Closed Huite closed 2 months ago
A reproducible example from the Verschillentool experiences:
import dfm_tools as dfmt
file_nc1 = r"P:\dflowfm\projects\2021_verschilanalyse\modellen_2022_2023\dcsm_0.5nm\computations\hist\2013-2017_structure_ini_aangepast\2024.01_DFM_OUTPUT_DCSM-FM_0_5nm_goed/*0*_map.nc"
uds1 = dfmt.open_partitioned_dataset(file_nc1)
file_nc2 = r"p:/dflowfm/projects/2021_verschilanalyse/modellen_2022_2023/dcsm_0.5nm/computations/hist/2013-2017/202301_DFM_OUTPUT_DCSM-FM_0_5nm/*0*_map.nc"
uds2 = dfmt.open_partitioned_dataset(file_nc2)
uds1_new = uds1.ugrid.reindex_like(uds2)
Gives the following warning:
>> xu.open_dataset() with 21 partition(s): 1 2 3 4 5 6 7 8 9 10 11 12 13 14 15 16 17 18 19 20 21 [nodomainfname] : 52.73 sec
>> xu.merge_partitions() with 21 partition(s): 3.83 sec
>> dfmt.open_partitioned_dataset() total: 56.68 sec
>> xu.open_dataset() with 21 partition(s): 1 2 3 4 5 6 7 8 9 10 11 12 13 14 15 16 17 18 19 20 21 [nodomainfname] : 8.88 sec
>> xu.merge_partitions() with 21 partition(s): 3.73 sec
>> dfmt.open_partitioned_dataset() total: 12.65 sec
C:\Users\veenstra\Anaconda3\envs\dfm_tools_env\Lib\site-packages\xarray\core\indexing.py:1620: PerformanceWarning: Slicing with an out-of-order index is generating 480 times more chunks
return self.array[key]
C:\Users\veenstra\Anaconda3\envs\dfm_tools_env\Lib\site-packages\xarray\core\indexing.py:1620: PerformanceWarning: Slicing with an out-of-order index is generating 442 times more chunks
return self.array[key]
C:\Users\veenstra\Anaconda3\envs\dfm_tools_env\Lib\site-packages\xarray\core\indexing.py:1620: PerformanceWarning: Slicing with an out-of-order index is generating 564 times more chunks
return self.array[key]
The current merging of parallel results can bring a lot of chunking overhead with it. In many cases, you will want to merge results, then reindex them to match an original grid topology. If the original chunks of the parallel partitions persist, the reindexing becomes wildly inefficient, as dask will try to respect the chunks.

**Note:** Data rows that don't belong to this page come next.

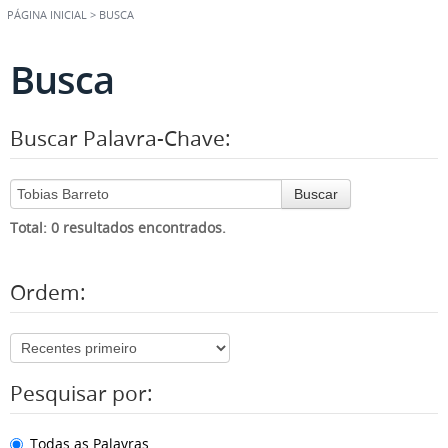
PÁGINA INICIAL
>
BUSCA
Busca
Buscar Palavra-Chave:
Buscar
Total: 0 resultados encontrados.
Ordem:
Pesquisar por:
Todas as Palavras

It's clear the the reindex result is shuffled around, and the chunks should not be maintained. The only thing dask can do here -- I guess -- is schedule the operation per chunk, and then repeat them very inefficienctly.
What should likely be the default option here, is resizing all the chunks automatically when merging to ensure all the ugrid dimensions are in a single chunk:
Almost all subsequent operations will run much smoother with a single spatial chunk. I was thinking of setting a
merge_ugrid_chunks=True
argument, but is there really any case where you would want to merge the grids, but not merge chunks? Maybe if you're interested in individual cells -- but again it likely won't be more efficient in almost all cases, I reckon.